Quelques jours après, ce même Offertoire m’attira un éloge sur lequel je devais bien moins compter ; voici comment. J’étais retombé malade à Leipzig, et quand, au moment de mon départ, j’en vins à demander ce que je lui devais au médecin qui m’avait soigné, il me répondit :

« — Écrivez pour moi sur ce carré de papier le thème de votre Offertoire, avec votre signature, et je vous serai redevable encore ; jamais morceau de musique ne m’a autant frappé !»

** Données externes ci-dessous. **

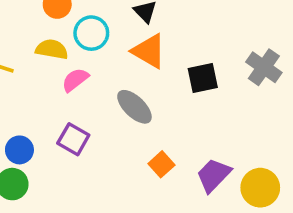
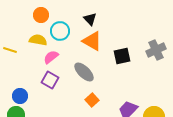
gray cross: (264, 67) -> (156, 50), turned 30
purple square: (73, 139) -> (50, 80), moved
orange square: (161, 164) -> (92, 100), moved

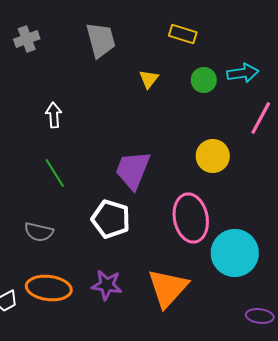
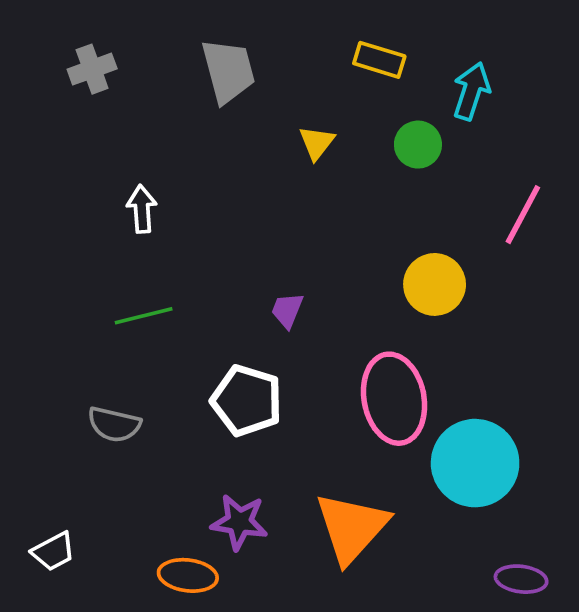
cyan arrow: (243, 73) -> (471, 91), moved, turned -64
purple trapezoid: (133, 170) -> (287, 310), size x0.5
green line: (55, 173) -> (144, 316), turned -72
orange ellipse: (49, 288) -> (188, 575), moved, size x0.7

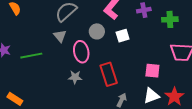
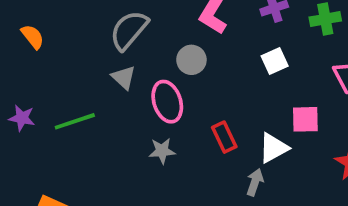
white square: (123, 36) -> (275, 61), moved
red rectangle: (109, 74) -> (224, 137), size x0.7
white triangle: (151, 96) -> (273, 148), moved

J’hésitais un peu à m’acquitter des soins du docteur d’une semblable manière, mais il insista, et le hasard m’ayant fourni l’occasion de répondre à son compliment par un autre mieux mérité, croiriez-vous que j’eus la simplicité de ne pas la saisir. J’écrivis en tête de la page : «À M. le docteur Clarus.»

« — Carus, me dit-il, vous mettez à mon nom une l de trop.»

  1. À la répétition, Schuman, sortant de son mutisme habituel, me dit : Cet offertorium surpasse tout. Mendelssohn, lui, me fit compliment sur une entrée de contre-basse qui se trouve dans l’accompagnement de ma romance l’Absence, que l’on chantait aussi dans ce concert.